Here is a block of records. Copy every line in it that includes "team".

--- START ---

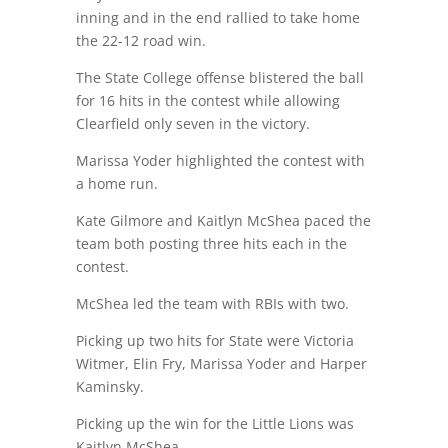
inning and in the end rallied to take home
the 22-12 road win.
The State College offense blistered the ball
for 16 hits in the contest while allowing
Clearfield only seven in the victory.
Marissa Yoder highlighted the contest with
a home run.
Kate Gilmore and Kaitlyn McShea paced the
team both posting three hits each in the
contest.
McShea led the team with RBIs with two.
Picking up two hits for State were Victoria
Witmer, Elin Fry, Marissa Yoder and Harper
Kaminsky.
Picking up the win for the Little Lions was
Kaitlyn McShea.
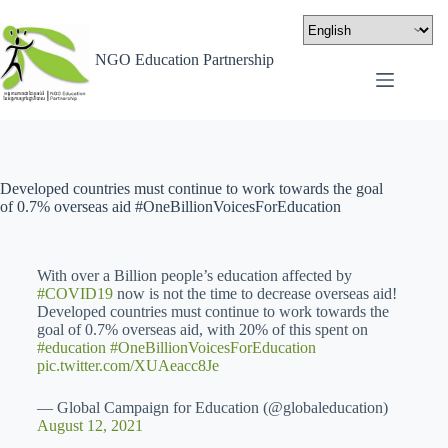
NGO Education Partnership
Developed countries must continue to work towards the goal
of 0.7% overseas aid #OneBillionVoicesForEducation
With over a Billion people’s education affected by
#COVID19
now is not the time to decrease overseas aid!
Developed countries must continue to work towards the
goal of 0.7% overseas aid, with 20% of this spent on
#education
#OneBillionVoicesForEducation
pic.twitter.com/XUAeacc8Je
— Global Campaign for Education (@globaleducation)
August 12, 2021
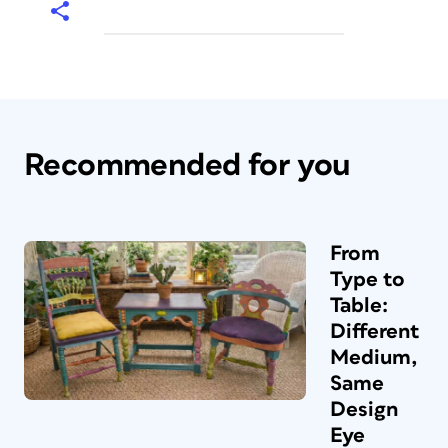
Recommended for you
From
Type to
Table:
Different
Medium,
Same
Design
Eye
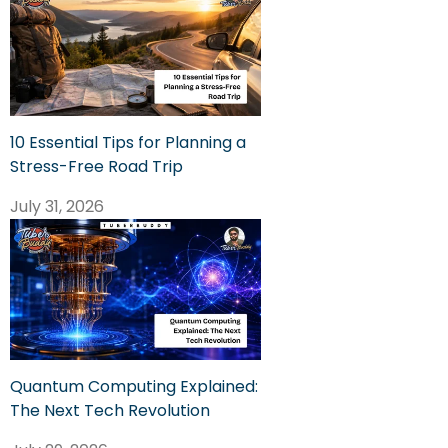
10 Essential Tips for Planning a
Stress-Free Road Trip
July 31, 2026
Quantum Computing Explained:
The Next Tech Revolution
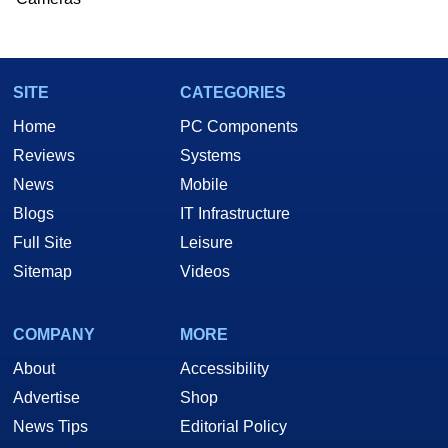
SITE
CATEGORIES
Home
PC Components
Reviews
Systems
News
Mobile
Blogs
IT Infrastructure
Full Site
Leisure
Sitemap
Videos
COMPANY
MORE
About
Accessibility
Advertise
Shop
News Tips
Editorial Policy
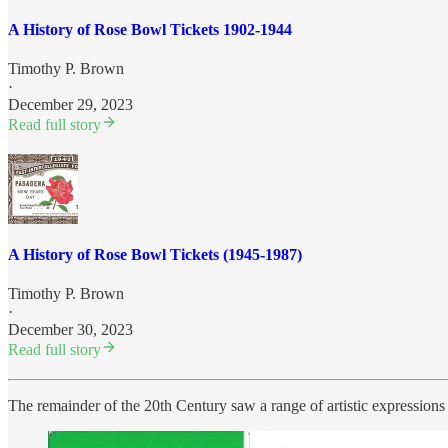
A History of Rose Bowl Tickets 1902-1944
Timothy P. Brown
·
December 29, 2023
Read full story
A History of Rose Bowl Tickets (1945-1987)
Timothy P. Brown
·
December 30, 2023
Read full story
The remainder of the 20th Century saw a range of artistic expression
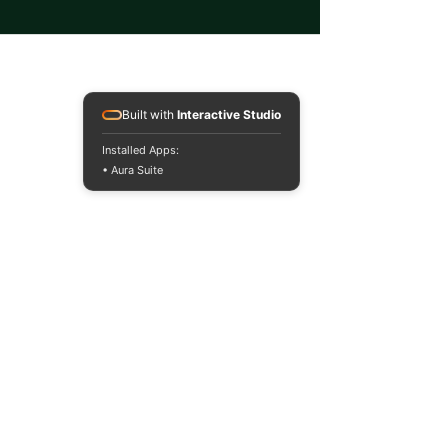
Built with
Interactive Studio
Installed Apps:
• Aura Suite
Auraria Sustainable
Campus Program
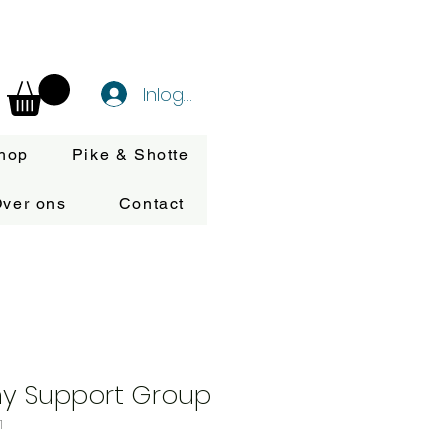
Inloggen
hop
Pike & Shotte
ver ons
Contact
my Support Group
1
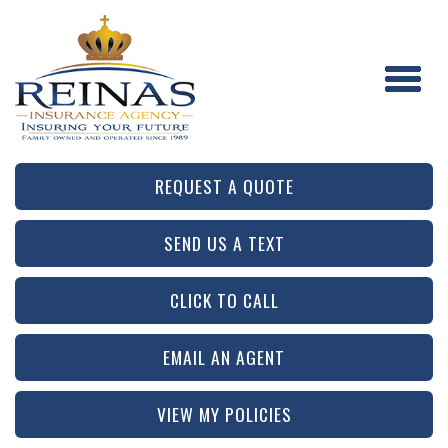
REQUEST A QUOTE
SEND US A TEXT
CLICK TO CALL
EMAIL AN AGENT
VIEW MY POLICIES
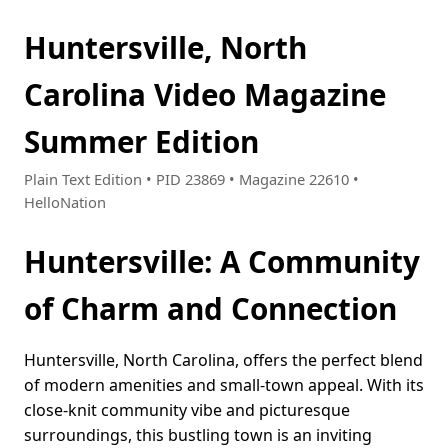
Huntersville, North
Carolina Video Magazine
Summer Edition
Plain Text Edition • PID 23869 • Magazine 22610 •
HelloNation
Huntersville: A Community
of Charm and Connection
Huntersville, North Carolina, offers the perfect blend
of modern amenities and small-town appeal. With its
close-knit community vibe and picturesque
surroundings, this bustling town is an inviting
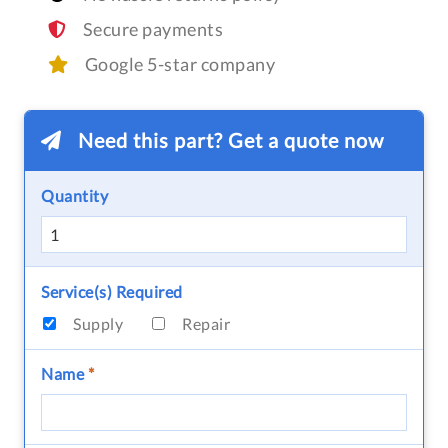
Secure payments
Google 5-star company
Need this part? Get a quote now
Quantity
Service(s) Required
Supply
Repair
Name
*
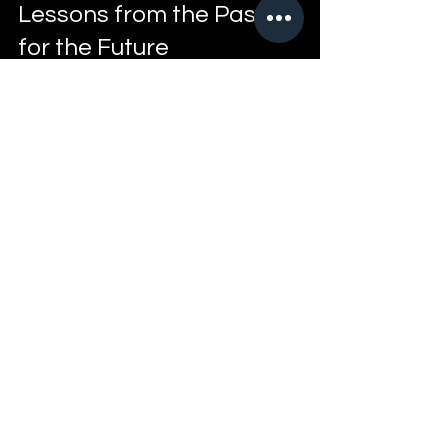
Lessons from the Past 
for the Future
Looking back at Memphis street culture 
offers valuable lessons. It shows how 
people can grow from their 
experiences, even when those 
experiences are tough. The episode 
encourages reflection on how past 
challenges shape present attitudes and 
future opportunities.
For those interested in street history or 
personal storytelling, this episode 
provides a meaningful connection 
between past and present. It reminds us 
that culture is not static but evolves with 
the people who live it.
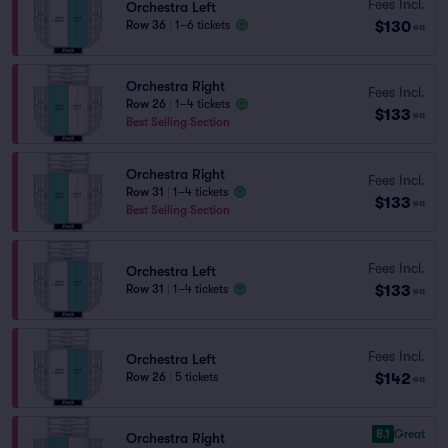
Fees Incl.
Orchestra Left
$130
Row 36
|
1–6 tickets
ea
Orchestra Right
Fees Incl.
Row 26
|
1–4 tickets
$133
ea
Best Selling Section
Orchestra Right
Fees Incl.
Row 31
|
1–4 tickets
$133
ea
Best Selling Section
Fees Incl.
Orchestra Left
$133
Row 31
|
1–4 tickets
ea
Fees Incl.
Orchestra Left
$142
Row 26
|
5 tickets
ea
8.1
Great
Orchestra Right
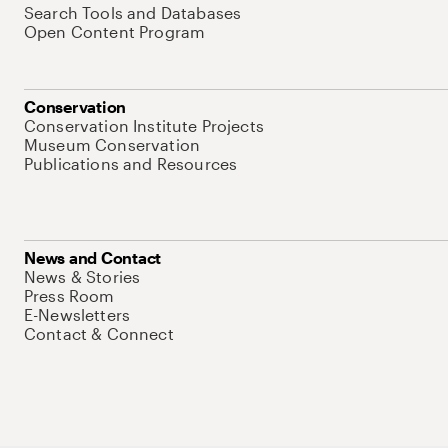
Search Tools and Databases
Open Content Program
Conservation
Conservation Institute Projects
Museum Conservation
Publications and Resources
News and Contact
News & Stories
Press Room
E-Newsletters
Contact & Connect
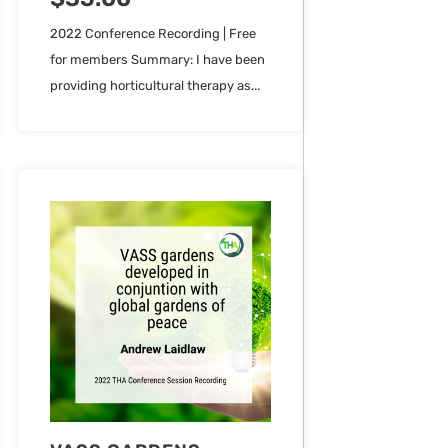
2022 Conference Recording | Free
for members Summary: I have been
providing horticultural therapy as...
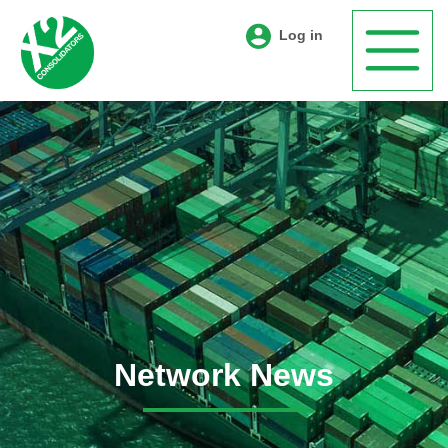
Log in
Network News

--- END ---

**Solution for this task:**
team both posting three hits each in the
McShea led the team with RBIs with two.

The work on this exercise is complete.